Les ouvriers demandent une augmentation
[…] Voici comment l’ordre de la besogne était réglé entre moi, mes collaborateurs et mon organe indispensable, le typographe. Je remettais un lot de copie à M. Beaujean. Il le paraphait et l’envoyait à l’imprimerie. Mais je n’ai pas encore dit que cette imprimerie était celle de M. Lahure. M. Hachette l’avait désignée comme grand établissement pour un grand ouvrage. En même temps il s’y était assuré d’un bon metteur en pages et de bons ouvriers.
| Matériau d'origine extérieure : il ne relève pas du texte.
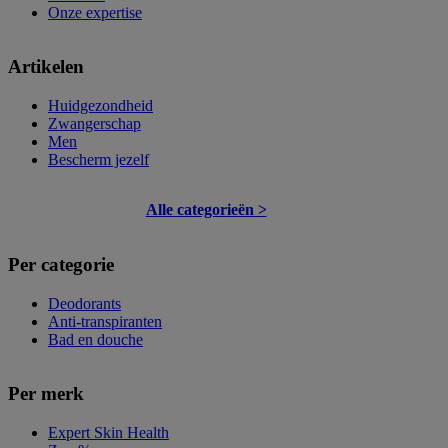
Onze expertise
Artikelen
Huidgezondheid
Zwangerschap
Men
Bescherm jezelf
Alle categorieën >
Per categorie
Deodorants
Anti-transpiranten
Bad en douche
Per merk
Expert Skin Health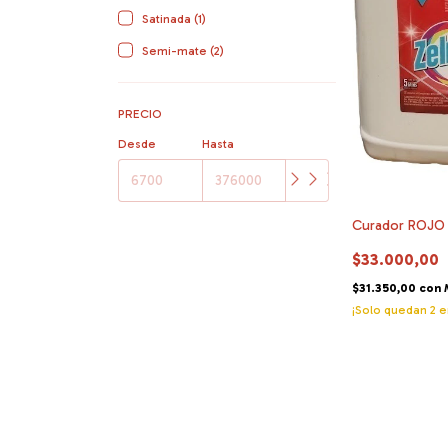
Satinada (1)
Semi-mate (2)
PRECIO
Desde
Hasta
Curador ROJO x
$33.000,00
$31.350,00
con
¡Solo quedan
2
e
Quand ils eurent sous les yeux un premier échantillon de mon manuscrit, ils refusèrent de s’en charger aux conditions ordinaires de la composition, et ils demandèrent une augmentation de prix, qui leur fut accordée par M. Hachette. Ils n’arguèrent, pour fonder leur réclamation, ni de la mauvaise écriture, ni des ratures, ni des difficultés de lecture mais ils déclarèrent que ce qui accroissait leur besogne et justifiait leur exigence était le vieux français de l’historique, qui ne pouvait être composé couramment comme le reste. Avant de formuler leur demande, ils avaient soumis l’affaire à une sorte de conseil arbitral formé d’ouvriers, qu’ils nomment le Comité, et qui prononça en leur faveur.
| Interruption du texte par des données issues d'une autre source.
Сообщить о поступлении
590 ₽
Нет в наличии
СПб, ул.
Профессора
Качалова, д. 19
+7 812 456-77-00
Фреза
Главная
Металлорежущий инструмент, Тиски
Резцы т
« Scrupuleuse attention de mes réviseurs »
En retour du lot de copie, M. Beaujean recevait un premier placard dont il corrigeait les fautes. Avec celui-là l’imprimerie faisait un second placard. M. Beaujean le lisait, le corrigeait derechef, et inscrivait en marge ses observations. C’est ce second placard ainsi annote qui m’était adressé. Il était formé de quatre colonnes de texte, équivalant à quatre colonnes de ce qui est aujourd’hui le dictionnaire.
Ce même second placard était, en même temps qu’à M. Beaujean, envoyé à mes autres collaborateurs et soumis à leur examen. Leurs observations ne négligeaient rien, depuis l’humble faute typographique jusqu’aux points les plus élevés de la langue, de la grammaire, de l’étymologie. Plus d’une fois j’ai frémi en voyant de quelles erreurs, qui m’avaient échappé, j’étais préservé par la scrupuleuse attention de mes réviseurs.
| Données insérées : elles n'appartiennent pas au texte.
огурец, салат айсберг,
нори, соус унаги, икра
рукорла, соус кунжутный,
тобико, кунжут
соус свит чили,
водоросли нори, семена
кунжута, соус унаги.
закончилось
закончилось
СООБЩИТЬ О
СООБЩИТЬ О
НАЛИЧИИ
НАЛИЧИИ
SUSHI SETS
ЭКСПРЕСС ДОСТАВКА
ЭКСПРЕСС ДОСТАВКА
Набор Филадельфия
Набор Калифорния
« Refonte de telle ou telle portion de l’article »
Quand j’avais sous la main tous ces matériaux de correction, y compris parfois des notes personnelles que je pouvais avoir recueillies depuis l’envoi de la copie jusqu’à la venue du second placard, je me mettais à la besogne. Je lisais d’abord le placard pour moi et sans consulter le travail de mes collaborateurs, et je le corrigeais à mon point de vue. Puis je prenais M. Beaujean, puis M. Jullien, puis M. Sommer, et après lui M. Despois, puis M. Baudry, puis le capitaine André. Tout allait bien tant que les observations n’exigeaient ni un examen prolongé, ni une rédaction secondaire, ni des additions, ni des retranchements. Mais quand venaient celles qui soulevaient des questions épineuses, ou que je ne pouvais recevoir sans refaire mon texte, alors il me fallait réfléchir longuement pour prendre un parti et mettre résolument la main à la refonte de telle ou telle portion de l’article incriminé. Rien n’était plus laborieux que la correction de certains de ces placards prédestinés. On en jugera quand on saura que maintes fois ils ne quittaient mon bureau qu’accrus d’un cinquième ou d’un quart. Sans doute le plus long était le travail intellectuel qu’ils me demandaient ; mais, ajouterai-je, cette minutie qui, en fin de compte, n’en était pas une ? le travail matériel était long aussi, obligé que j’étais d’ajuster sur le placard notes et bouts de papier, de manière que l’imprimerie pût se reconnaître dans le dédale. Combien de fois, quand j’étais au plus fort de mes embarras, n’ai-je pas dit, moitié plaisantant, moitié sérieux « O mes amis, ne faites jamais de dictionnaire ! » Mais dépit vain et passager ! C’est le cas d’appliquer le dicton picard rapporté par La Fontaine dans sa fable du Loup, la Mère et l’Enfant :
Un tel placard si surchargé en exigeait un nouveau. Je le demandais donc, vérifiais les corrections, et l’adressais ainsi vérifié à M. Beaujean, qui donnait la mise en pages. C’était un grand pas ; il avait coûté beaucoup de labeur, et un labeur tantôt très minutieux, tantôt très relevé.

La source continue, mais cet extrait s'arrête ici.